Best Practices
This document mainly introduces how to determine whether resource utilization is reasonable during data export operations, and how to adjust resource utilization to achieve better data export efficiency.
SELECT INTO OUTFILE
-
Enable parallel export
The number of rows returned by
SELECT INTO OUTFILE
represents the number of parallel Writers. The more Writers, the higher the export concurrency, but the number of output files will also increase. If you find there is only one Writer, you can try enabling the parallel export feature.SET enable_parallel_outfile=true
After enabling, the
SELECT INTO OUTFILE
operation generates the corresponding number of Writers based on the query's parallelism. The query parallelism is controlled by the session variableparallel_pipeline_task_num
. By default, it's half of the number of CPU cores per BE.For example, in a cluster with 3 BE nodes, where each node has 8 CPU cores.
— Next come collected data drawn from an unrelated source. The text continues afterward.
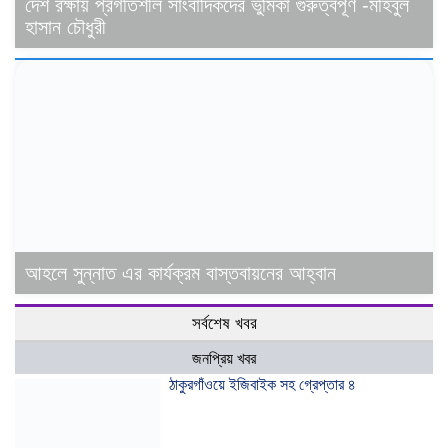
দেশ রক্ষায় প্রগতিশীল সাংবাদিকদের ভুমিকা গুরুত্বপূর্ণ -মহিবুল
হাসান চৌধুরী
আহলে সুন্নাত এর কার্যক্রম বাস্তবায়নের আহ্বান
সর্বশেষ খবর
জনপ্রিয় খবর
ঠাকুরগাঁওয়ে ইজিবাইক সহ গ্রেপ্তার ৪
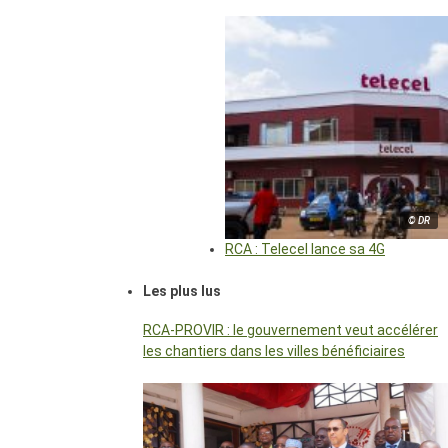
© DR
RCA : Telecel lance sa 4G
Les plus lus
RCA-PROVIR : le gouvernement veut accélérer
les chantiers dans les villes bénéficiaires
When parallel export is enabled, it will generate (4*3=) 12 Writers.
Note that even if
enable_parallel_outfile
is enabled, not all queries can be exported in parallel. For example, if the query contains global sorting and aggregation semantics, it cannot be exported in parallel. For example:SELECT * FROM table ORDER BY id;
SELECT SUM(cost) FROM table; -
Determine export speed
Each row result returned by
SELECT INTO OUTFILE
contains the time (in seconds) and speed (in KB/s) of the corresponding Writer's output.Adding up the speeds of multiple Writers on the same node gives you the write speed of a single node. You can compare this speed with disk bandwidth (e.g., when exporting to local) or network bandwidth (e.g., when exporting to object storage) to see if it has reached the bandwidth bottleneck.
Export
-
Determine export execution status from the return results
The Export command essentially breaks down the task into multiple
SELECT INTO OUTFILE
clauses for execution.The results returned by the
SHOW EXPORT
command contain a JSON string, which is a two-dimensional array. The first dimension represents the number of concurrent threads in Export, with the number of concurrent threads representing how many Outfile statements were initiated concurrently. The second dimension represents the return results of a single Outfile statement. Example:[
[
{
"fileNumber": "1",
"totalRows": "640321",
"fileSize": "350758307",
"url": "file:///127.0.0.1/mnt/disk2/ftw/tmp/export/exp_59fd917c43874adc-9b1c3e9cd6e655be_*",
"writeTime": "17.989",
"writeSpeed": "19041.66"
},
{...},
{...},
{...}
],
[
{
"fileNumber": "1",
"totalRows": "646609",
"fileSize": "354228704",
"url": "file:///127.0.0.1/mnt/disk2/ftw/tmp/export/exp_c75b9d4b59bf4943-92eb94a7b97e46cb_*",
"writeTime": "17.249",
"writeSpeed": "20054.64"
},
{...},
{...},
{...}
]
]In the above example, 2 Outfile commands were initiated. Each command has 4 Writers writing concurrently.
By adjusting the
parallelism
parameter in the Export command properties, you can control the number of concurrent Outfile operations, thereby controlling the concurrency level.